É possível discutir se Luan merecia estar na Copa de 2018, por exemplo, mas não dá para não aceitar os argumentos de Tite para preteri-lo. O meia-atacante gremista joga numa posição que não condiz com o esquema usado pela seleção, não foi bem em nenhuma função do sistema proposto pela equipe nacional e não apresentou nos treinos o nível de competitividade que a comissão técnica esperava. Podemos não concordar com isso, mas dentro de critérios subjetivos é uma análise que tem lógica.
Ainda assim, até casos em que as decisões são mais simples podem gerar frustração. Novamente falando de 2002, um dos exemplos mais conhecidos é o do atacante Euller, que organizou uma festa para acompanhar a convocação. Dias antes, o jogador havia sido avaliado por membros do estafe da seleção e teve conversas com a comissão técnica. Também tinha sido lembrado em amistosos da reta final e tinha convicção que estaria na lista. Quando ouviu os nomes lembrados por Felipão e descobriu ter sido preterido, não conseguiu esconder a frustração.
A convocação da seleção para a Copa pode ser uma metáfora para várias etapas das nossas vidas. Pode ser um vestibular, uma prova de um concurso, uma seleção de um emprego, uma disputa por uma promoção ou uma avaliação de um projeto pessoal, por exemplo.
Independentemente da relação proposta, o fato é: gerar expectativa em episódios assim é um convite a frustrações. A passagem de um momento tão marcante deve ser resultado de uma construção desenvolvida ao longo de quatro anos. Pensar apenas no agora é menosprezar o que significa estar em uma Copa.
Passada a convocação, um ponto importante é entender como os jogadores que não serão lembrados vão lidar com isso.
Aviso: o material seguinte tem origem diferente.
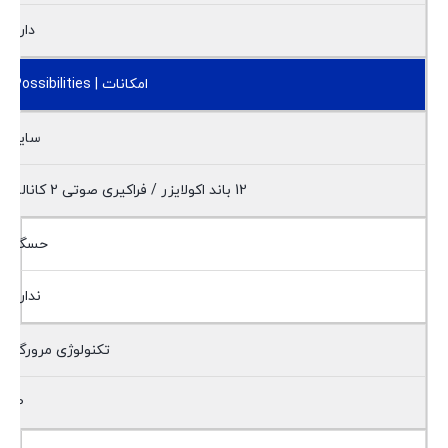
دارد
امکانات | Possibilities
سایر
12 باند اکولایزر / فراکیری صوتی 2 کاناله
حسگر
ندارد
تکنولوژی مرورگر
10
Há três caminhos, basicamente: a frustração, direcionar a culpa a outros ou repensar sua própria carreira.
No primeiro caso, o perigo é um evento assim conduzir o profissional a um processo de depressão. É possível que essa tristeza extrapole o ambiente corporativo e que influencie até as relações humanas alheias ao trabalho.
A culpa direcionada a alguém é uma espécie de escapismo. É mais simples lidar com uma tristeza dessa proporção se você tiver alguém para apontar o dedo e dizer que alguém é responsável por isso. É mais simples, mas também é menos honesto e menos produtivo.
No terceiro grupo está o ala Victor Oladipo, titular do Indiana Pacers, que fez neste ano a melhor temporada de sua carreira na NBA (liga profissional de basquete dos Estados Unidos). Eliminado nos playoffs, o jogador não esperou sequer o dia seguinte. Ainda na madrugada da derrota, mandou uma mensagem para seu treinador pessoal e perguntou quando os treinos recomeçariam.
Estar fora de uma lista como a de convocados para a Copa pode ser uma tristeza enorme – as reações listadas aqui não são excludentes, e é até possível que a mesma pessoa passe pelos três grupos. A evolução de um profissional, contudo, depende substancialmente da capacidade de olhar para episódios assim e pensar no que é possível extrair como aprendizado.
Não importa o quanto o funil é estreito ou os critérios usados para extrair os donos das vagas. O que importa em casos como esse é como você pode transformar uma notícia ruim em um feedback sobre sua capacidade ou seu nível de entrega profissional. E como isso pode gerar ações simples e diretas para resolução dos problemas. Evolução é isso, afinal.